**WORK INSTRUCTION**: Please copy every record below exactly, leaving out the pictures.

Entries taken from a collection
-=-=-
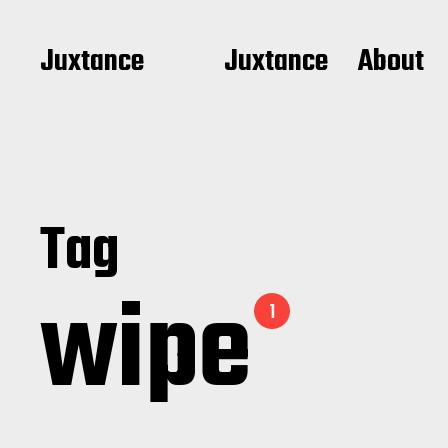
Juxtance
Juxtance
About
Tag
wipe
1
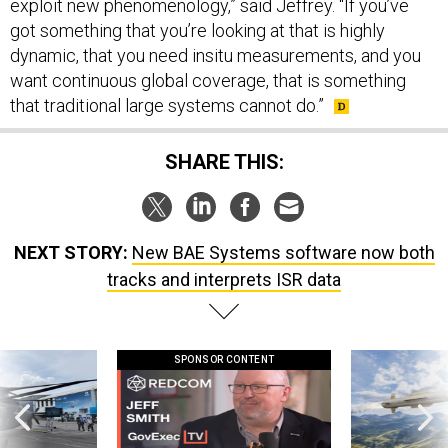
exploit new phenomenology,” said Jeffrey. “If you’ve
got something that you’re looking at that is highly
dynamic, that you need insitu measurements, and you
want continuous global coverage, that is something
that traditional large systems cannot do.”
SHARE THIS:
NEXT STORY:
New BAE Systems software now both
tracks and interprets ISR data
SPONSOR CONTENT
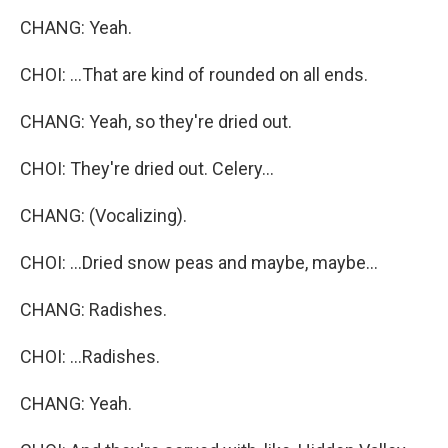
CHANG: Yeah.
CHOI: ...That are kind of rounded on all ends.
CHANG: Yeah, so they're dried out.
CHOI: They're dried out. Celery...
CHANG: (Vocalizing).
CHOI: ...Dried snow peas and maybe, maybe...
CHANG: Radishes.
CHOI: ...Radishes.
CHANG: Yeah.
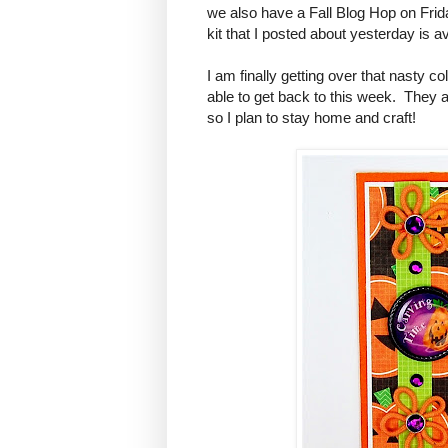
we also have a Fall Blog Hop on Fri
kit that I posted about yesterday is a
I am finally getting over that nasty c
able to get back to this week. They ar
so I plan to stay home and craft!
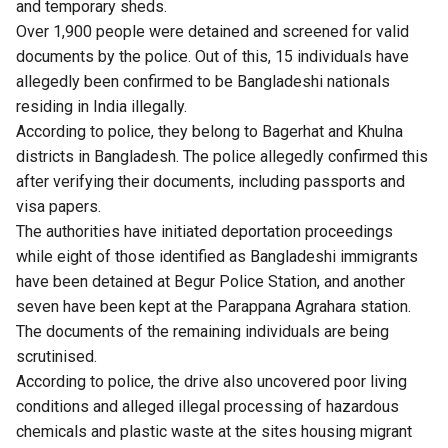
and temporary sheds.
Over 1,900 people were detained and screened for valid
documents by the police. Out of this, 15 individuals have
allegedly been confirmed to be Bangladeshi nationals
residing in India illegally.
According to police, they belong to Bagerhat and Khulna
districts in Bangladesh. The police allegedly confirmed this
after verifying their documents, including passports and
visa papers.
The authorities have initiated deportation proceedings
while eight of those identified as Bangladeshi immigrants
have been detained at Begur Police Station, and another
seven have been kept at the Parappana Agrahara station.
The documents of the remaining individuals are being
scrutinised.
According to police, the drive also uncovered poor living
conditions and alleged illegal processing of hazardous
chemicals and plastic waste at the sites housing migrant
-=-=-
**RESPONSE BOX**:
Juxtance
Juxtance
About
Tag
wipe
1
exploit new phenomenology,” said Jeffrey. “If you’ve
got something that you’re looking at that is highly
dynamic, that you need insitu measurements, and you
want continuous global coverage, that is something
that traditional large systems cannot do.”
SHARE THIS:
NEXT STORY:
New BAE Systems software now both
tracks and interprets ISR data
SPONSOR CONTENT
CHANG: Yeah.
CHOI: ...That are kind of rounded on all ends.
CHANG: Yeah, so they're dried out.
CHOI: They're dried out. Celery...
CHANG: (Vocalizing).
CHOI: ...Dried snow peas and maybe, maybe...
CHANG: Radishes.
CHOI: ...Radishes.
CHANG: Yeah.
we also have a Fall Blog Hop on Fri
kit that I posted about yesterday is a
I am finally getting over that nasty c
able to get back to this week. They ar
so I plan to stay home and craft!
and temporary sheds.
Over 1,900 people were detained and screened for valid
documents by the police. Out of this, 15 individuals have
allegedly been confirmed to be Bangladeshi nationals
residing in India illegally.
According to police, they belong to Bagerhat and Khulna
districts in Bangladesh. The police allegedly confirmed this
after verifying their documents, including passports and
visa papers.
The authorities have initiated deportation proceedings
while eight of those identified as Bangladeshi immigrants
have been detained at Begur Police Station, and another
seven have been kept at the Parappana Agrahara station.
The documents of the remaining individuals are being
scrutinised.
According to police, the drive also uncovered poor living
conditions and alleged illegal processing of hazardous
chemicals and plastic waste at the sites housing migrant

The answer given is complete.